# Thule Locking Knobs or lock inserts & keys - Now sorted so situation closed



## SatNavSaysStraightOn (26 Oct 2012)

Right - I'm on the scrounge and it's a long shot and slightly complicated...

I have a Thule EC909 bike rack with extra bike attachment so it takes 4 bikes. It was purchased 2nd hand. It currently has 2 different keys for 4 locks (one for the towbar & 1st bike and another for the 2nd & 3rd bike) and I need to obtain at least another 3 locking knobs for it to secure all 4 bikes and the rack itself.
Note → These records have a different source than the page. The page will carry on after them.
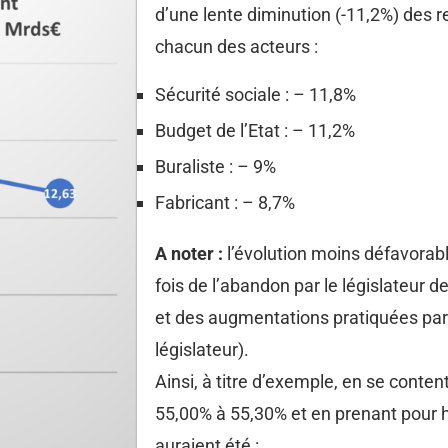
d’une lente diminution (-11,2%) des 
chacun des acteurs :
Sécurité sociale : – 11,8%
Budget de l’Etat : – 11,2%
Buraliste : – 9%
Fabricant : – 8,7%
A noter :
l’évolution moins défavorable
fois de l’abandon par le législateur de
et des augmentations pratiquées par 
législateur).
Ainsi, à titre d’exemple, en se conten
55,00% à 55,30% et en prenant pour h
auraient été :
The 4th bike needs 3 locks, 2 to attach the bike attachment securely to the rack and then 1 for the bike itself.

What I want is to end up with all locking knobs ideally on the same lock & the rack lock on a different key or everything on the same key but they are not cheap and I'm trying to do this as cheaply as possible given the cost of the rack in the first place even 2nd hand.

OK - I know you don't need to lock the bikes onto the bike rack that are closest to the car in theory, but this bike rack is also used to secure the bikes when the rack is not on the car and therefore all 4 bike holders need to have a locking knob - because often our 2 most expensive bikes are the only ones left on the rack (we use additional locks as well when 'stationary' so these are not the only locks)... anyhow - the outcome is we want all the bikes locked onto the rack whether on or off the car...

So it seems that I need to purchase 4 more locking knobs when I only need 3 (thule 527 is the part number) and then buy at least 6 replacement locks in a vain attempt not to have anything more than 2 keys in use.

*So does anyone have any spare locking knobs - singles or doubles (or 4?) that they don't require and ideally feel like donating to me in exchange for a donation to charity and P&P costs.*

The costs I am looking at online for 4 locking knobs are around £31.50 ex P&P and then I'll need to purchase a pack of 6 or 8 replacement locks to try to get most things on the same lock so another £30-40 plus P&P which I don't have right now.

To date my keys are N057 & N093 just in case anyone has any Thule locking knobs or replacement locks lying around () 

thank you.


----------



## subaqua (26 Oct 2012)

http://www.roofbox.co.uk/roof-bars/roof-bars-racks-accessories.php

scroll down. this may be your cheapest option


----------



## SatNavSaysStraightOn (26 Oct 2012)

subaqua said:


> http://www.roofbox.co.uk/roof-bars/roof-bars-racks-accessories.php
> 
> scroll down. this may be your cheapest option


 
thanks, but I have to buy 4 locking nuts at £32.95 and then 8 new same key locks at another £32.95. So my thoughts were along the lines of if anyone had the odd one lying around I may be able to "obtain" the 4 locking nuts more cheaply and then work on the same key locks hence saving money. Just a thought, regretfully the locking nuts don't come without lock barrels in them and also don't come in anything more than 4, so if you want more than 4 locks on the same key you have to replace all the internal locks after buying the locking nuts.


----------



## subaqua (26 Oct 2012)

SatNavSaysStraightOn said:


> thanks, but I have to buy 4 locking nuts at £32.95 and then 8 new same key locks at another £32.95. So my thoughts were along the lines of if anyone had the odd one lying around I may be able to "obtain" the 4 locking nuts more cheaply and then work on the same key locks hence saving money. Just a thought, regretfully the locking nuts don't come without lock barrels in them and also don't come in anything more than 4, so if you want more than 4 locks on the same key you have to replace all the internal locks after buying the locking nuts.


 
no the extra locks will only be £10 . its what i did when i got a new rack. the lock barrels also fitted the halfrauds roof box


----------



## SatNavSaysStraightOn (26 Oct 2012)

subaqua said:


> no the extra locks will only be £10 . its what i did when i got a new rack. the lock barrels also fitted the halfrauds roof box


So you think if I get the 4 locking nuts from them for £32.50, the 8 replacement barrels are only £10?


----------



## subaqua (26 Oct 2012)

SatNavSaysStraightOn said:


> So you think if I get the 4 locking nuts from them for £32.50, the 8 replacement barrels are only £10?


 yes if you send back the barrels you have that don't "match" . or have i missed a crucial point in your case ( likely)


----------



## SatNavSaysStraightOn (26 Oct 2012)

subaqua said:


> or have i missed a crucial point in your case ( likely)


that's what I was wondering.
"_If you are buying or have bought your Thule gear from us we'll provide as many 'One Key System' locks as you need for £10.00 - depending on what you are buying / have bought_."
my gut feeling on that line, was that I needed to have purchased the bike rack from them as well. I'll ring them and talk with them on Monday if no-one else comes up with any spares or anything like that. Thanks


----------